Arctic Geo-economy

In the past few years we have witnessed a set of changes in the planet’s climate, with a particular emphasis in the Arctic region. The increase in average temperatures unleashed the destruction of a significant part of the Permafrost [1] and significantly changed the geography and economy of the region. 

Regarding the natural resources, this temperature increase has allowed the enlargement of fishing areas, creation of new extraction areas for resources such as oil, gas, diamonds and other highly valued assets. When it comes to commercial transactions, the opening of new air, sea and land routes has given its contribute to the increase of transportation, tourism, harbor activities and tertiary sector activities in general. Its impact is also visible in the advent of the need of security and defense structures, as well as search and rescue means. 

The main challenge is to assess whether the profit that is generated by these activities is being used to improve the lives of local populations, or if they will be used to enrich external entities and further destabilize the region. 

Some threats are already a reality. For instance, the younger members of the native tribes are abandoning the classic behavior and taking on new tastes and attitudes that are not understood amidst their communities. Another concerning situation was the very serious oil spill on Prince William Sound’s region, in Alaska, in March 1989, which triggered one of the greatest environmental disasters caused by human intervention. 

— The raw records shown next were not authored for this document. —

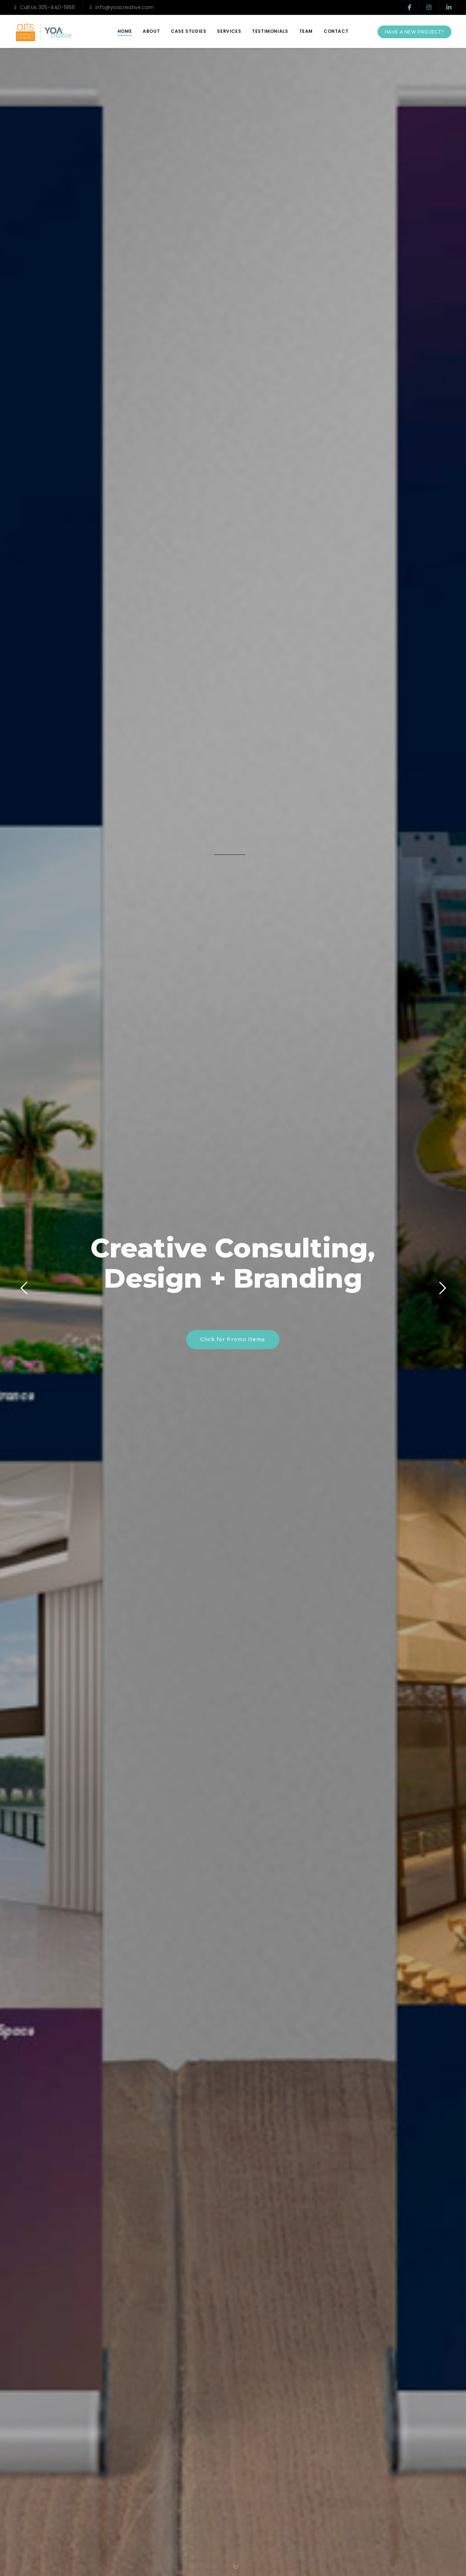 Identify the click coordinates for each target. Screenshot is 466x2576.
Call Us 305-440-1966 (45, 7)
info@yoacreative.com (122, 7)
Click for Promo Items (233, 1339) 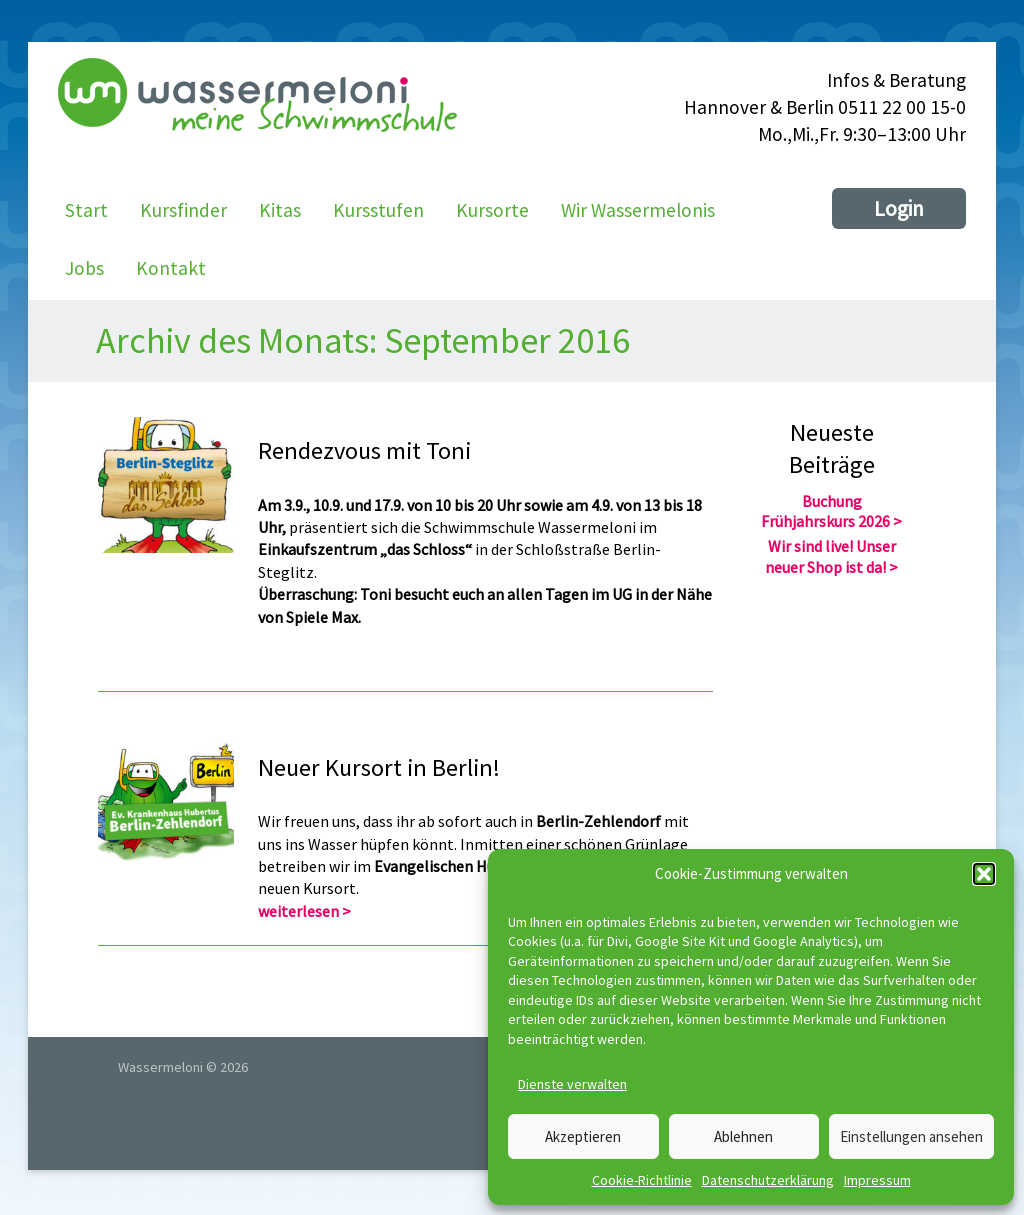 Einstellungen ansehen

In this context, the Arctic Economic Council (AEC) emerged with the aim of facilitating economic development in a sustained and responsible way. In spite of being an organism for consultation and opinion, it plays an important role due to the diversity and origins of its members. The AEC is constituted by representatives of the States and economic Organizations of all the countries of the region [2]; it defends that, in order to be efficient and effective, economic activities must take into account the unique challenges and characteristics of the Arctic region. 

[1] Permafrost – ‘Permanent Frost’. In Geology, it corresponds to ground (including rock or (cryotic) soil) at or below the freezing point of water [0ºC (32ºF)] for two or more years.